:: RECORDS PROVIDED ::

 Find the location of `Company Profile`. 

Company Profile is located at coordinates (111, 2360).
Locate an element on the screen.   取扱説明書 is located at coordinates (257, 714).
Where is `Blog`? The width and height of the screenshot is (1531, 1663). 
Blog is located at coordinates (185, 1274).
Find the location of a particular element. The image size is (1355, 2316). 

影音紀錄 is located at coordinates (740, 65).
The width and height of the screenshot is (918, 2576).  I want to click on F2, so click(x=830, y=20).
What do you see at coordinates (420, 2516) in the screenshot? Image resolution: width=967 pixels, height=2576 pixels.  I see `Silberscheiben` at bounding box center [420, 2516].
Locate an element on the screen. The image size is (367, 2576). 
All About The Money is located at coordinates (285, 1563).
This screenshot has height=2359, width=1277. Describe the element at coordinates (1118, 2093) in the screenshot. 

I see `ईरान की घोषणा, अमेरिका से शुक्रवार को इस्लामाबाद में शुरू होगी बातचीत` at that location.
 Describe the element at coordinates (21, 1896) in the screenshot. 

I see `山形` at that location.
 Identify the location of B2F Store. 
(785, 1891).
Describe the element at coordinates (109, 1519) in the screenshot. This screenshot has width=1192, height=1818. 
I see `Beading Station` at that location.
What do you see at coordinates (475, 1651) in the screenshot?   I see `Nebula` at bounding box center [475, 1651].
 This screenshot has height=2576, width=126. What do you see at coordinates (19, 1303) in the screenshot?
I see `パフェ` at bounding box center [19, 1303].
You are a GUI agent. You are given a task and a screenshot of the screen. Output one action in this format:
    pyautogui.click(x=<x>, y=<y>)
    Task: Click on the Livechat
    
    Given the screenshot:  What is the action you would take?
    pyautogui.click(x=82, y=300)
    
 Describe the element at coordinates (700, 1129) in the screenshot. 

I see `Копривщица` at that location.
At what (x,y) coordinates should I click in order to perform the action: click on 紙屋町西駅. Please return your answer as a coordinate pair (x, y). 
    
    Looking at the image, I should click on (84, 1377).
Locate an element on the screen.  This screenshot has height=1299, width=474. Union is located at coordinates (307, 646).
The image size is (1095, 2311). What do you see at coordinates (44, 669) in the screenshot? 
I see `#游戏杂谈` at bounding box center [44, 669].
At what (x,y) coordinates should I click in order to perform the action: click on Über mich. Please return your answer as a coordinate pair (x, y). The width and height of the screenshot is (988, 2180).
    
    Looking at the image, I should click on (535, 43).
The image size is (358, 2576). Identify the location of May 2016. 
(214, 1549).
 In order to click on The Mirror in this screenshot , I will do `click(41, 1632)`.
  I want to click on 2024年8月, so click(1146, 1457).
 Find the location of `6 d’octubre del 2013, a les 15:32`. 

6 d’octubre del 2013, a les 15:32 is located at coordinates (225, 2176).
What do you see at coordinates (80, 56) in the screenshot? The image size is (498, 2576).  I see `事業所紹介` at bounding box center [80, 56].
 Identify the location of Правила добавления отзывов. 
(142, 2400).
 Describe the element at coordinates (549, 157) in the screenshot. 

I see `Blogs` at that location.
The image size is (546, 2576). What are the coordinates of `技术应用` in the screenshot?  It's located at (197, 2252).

:::

__ACTIVITY__: This exercise calls for the lines from the one holding "click on 紙屋町西駅." through the end of the entries, transcribed exactly and with nothing more.

__RESULT__:
At what (x,y) coordinates should I click in order to perform the action: click on 紙屋町西駅. Please return your answer as a coordinate pair (x, y). 
    
    Looking at the image, I should click on (84, 1377).
Locate an element on the screen.  This screenshot has height=1299, width=474. Union is located at coordinates (307, 646).
The image size is (1095, 2311). What do you see at coordinates (44, 669) in the screenshot? 
I see `#游戏杂谈` at bounding box center [44, 669].
At what (x,y) coordinates should I click in order to perform the action: click on Über mich. Please return your answer as a coordinate pair (x, y). The width and height of the screenshot is (988, 2180).
    
    Looking at the image, I should click on (535, 43).
The image size is (358, 2576). Identify the location of May 2016. 
(214, 1549).
 In order to click on The Mirror in this screenshot , I will do `click(41, 1632)`.
  I want to click on 2024年8月, so click(1146, 1457).
 Find the location of `6 d’octubre del 2013, a les 15:32`. 

6 d’octubre del 2013, a les 15:32 is located at coordinates (225, 2176).
What do you see at coordinates (80, 56) in the screenshot? The image size is (498, 2576).  I see `事業所紹介` at bounding box center [80, 56].
 Identify the location of Правила добавления отзывов. 
(142, 2400).
 Describe the element at coordinates (549, 157) in the screenshot. 

I see `Blogs` at that location.
The image size is (546, 2576). What are the coordinates of `技术应用` in the screenshot?  It's located at (197, 2252).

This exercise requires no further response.